The Bengals have fans excited about what could be. Coming on the heels of a baseball season in which the Reds lost 98 games and finished 36 games out of first place, sports fans in Cincinnati are ready to celebrate some good times.
Does that make them fair-weather? Are Cincinnati fans the kind that will only back their teams when the wins outweigh the losses? Or is the majority more like Marks, a retired Duke Energy supervisor from Amelia whose loyalty to both of the city’s major pro teams may have taken different forms since he first bought Bengals season tickets in 1973 but has never been lost?
“I go back and forth on this,” said Lance McAlister, who is co-host of “Bengals Line” among his many duties with WLW and sister station ESPN 1530. “You know the old cliché 'love ‘em and leave ‘em?' This city will love them but they’ll never leave them. They know how to celebrate and ride the wave of emotion for the positive, yet they know full well the experience of the crash.”
Wayne Box Miller, another long-time radio personality who is well-tuned to the pulse of Cincinnati sports fans, said today’s fans are more knowledgeable in just how important they are to teams.
“I think the fan base has really come to understand their value, as evidenced by the new Reds regime when (Bob) Castellini took over,” said Miller. “They embraced him, they listened to what he had to say.
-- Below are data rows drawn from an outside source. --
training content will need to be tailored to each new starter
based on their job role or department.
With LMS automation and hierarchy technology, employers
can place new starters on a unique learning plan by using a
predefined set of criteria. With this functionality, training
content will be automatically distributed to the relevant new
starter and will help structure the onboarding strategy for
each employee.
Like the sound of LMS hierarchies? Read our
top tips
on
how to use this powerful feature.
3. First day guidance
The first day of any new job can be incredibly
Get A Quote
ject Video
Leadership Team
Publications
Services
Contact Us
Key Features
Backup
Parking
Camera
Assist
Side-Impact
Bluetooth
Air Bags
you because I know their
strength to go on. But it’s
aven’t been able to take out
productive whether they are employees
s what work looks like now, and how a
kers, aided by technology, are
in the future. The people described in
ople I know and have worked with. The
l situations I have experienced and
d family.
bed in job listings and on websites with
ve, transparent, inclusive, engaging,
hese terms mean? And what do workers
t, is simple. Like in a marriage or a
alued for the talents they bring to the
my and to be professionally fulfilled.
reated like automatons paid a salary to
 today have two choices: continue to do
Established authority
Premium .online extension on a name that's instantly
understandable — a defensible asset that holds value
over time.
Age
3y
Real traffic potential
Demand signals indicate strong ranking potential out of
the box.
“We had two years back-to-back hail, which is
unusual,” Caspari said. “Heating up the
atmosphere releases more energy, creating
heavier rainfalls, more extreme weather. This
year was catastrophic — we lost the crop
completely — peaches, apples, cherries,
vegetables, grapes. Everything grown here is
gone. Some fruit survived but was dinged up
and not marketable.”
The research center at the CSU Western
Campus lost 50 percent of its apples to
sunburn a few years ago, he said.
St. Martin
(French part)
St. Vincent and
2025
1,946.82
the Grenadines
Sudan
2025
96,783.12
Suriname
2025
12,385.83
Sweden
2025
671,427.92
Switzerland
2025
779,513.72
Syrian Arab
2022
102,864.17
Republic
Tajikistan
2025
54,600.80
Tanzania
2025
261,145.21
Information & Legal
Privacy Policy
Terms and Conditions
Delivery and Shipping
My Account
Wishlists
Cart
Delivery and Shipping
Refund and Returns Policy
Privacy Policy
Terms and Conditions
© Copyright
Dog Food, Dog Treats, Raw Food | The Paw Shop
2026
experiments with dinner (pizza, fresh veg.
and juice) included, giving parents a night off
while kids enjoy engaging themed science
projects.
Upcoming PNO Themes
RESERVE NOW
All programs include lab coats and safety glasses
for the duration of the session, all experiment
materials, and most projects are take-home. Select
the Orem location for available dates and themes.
Even with the Bengals, Katie (Blackburn) got more involved and Marvin (Lewis) has a little more say so and I think the fans started feeling that we can embrace our teams now.”
Cincinnati’s locale also plays into fan loyalty. Beyond the Bengals and Reds, fan passions are flamed by college programs at the University of Cincinnati, Xavier, Ohio State, Kentucky and Miami among others. Loyalties to high schools are also fervent.
“When they ask you here ‘Where’d you go to school?’ they don’t mean college,” said Miller. “Their loyalty and their fanatical behavior is more attributed to their high school teams than their pro teams. They love their pro teams but their fanatical disposition is usually tied to Elder or St. X or Withrow or whatever.”
As Marks sat at his table about 20 feet from the “Bengals Line” broadcast stage where McAlister and co-host Dave Lapham set up shop the crowd at Holy Grail grows. It’s still more than 45 minutes before the show is to begin at 6 p.m., but a sizable line has already formed for people seeking autographs for the night’s first guest: quarterback Andy Dalton.
Dalton has drawn the ire of fans for his and the team’s postseason failings the last four years, but his play so far this season is turning heads across the country. There is nothing but love for Dalton on this night.
“I’ve always thought that if you took away the cost of tickets and the fan experience, these fans aren’t bandwagon at the core,” said McAlister. “I think they’re frustrated by the down times, and I think they’ve lost an appreciation for the good times. I think they’ve been so consumed by so much that has gone wrong that they’ve lost the ability to enjoy the day-to-day.”
The Bengals are making for some enjoyable days so far for every fan. Marks, for one, is going to be there regardless.
“I love Cincinnati. I was born in Cincinnati. I live in Clermont County but I’m a Cincinnati guy,” said Marks. “I can’t root for any other team. People that root for Pittsburgh or Cleveland, I don’t understand that.”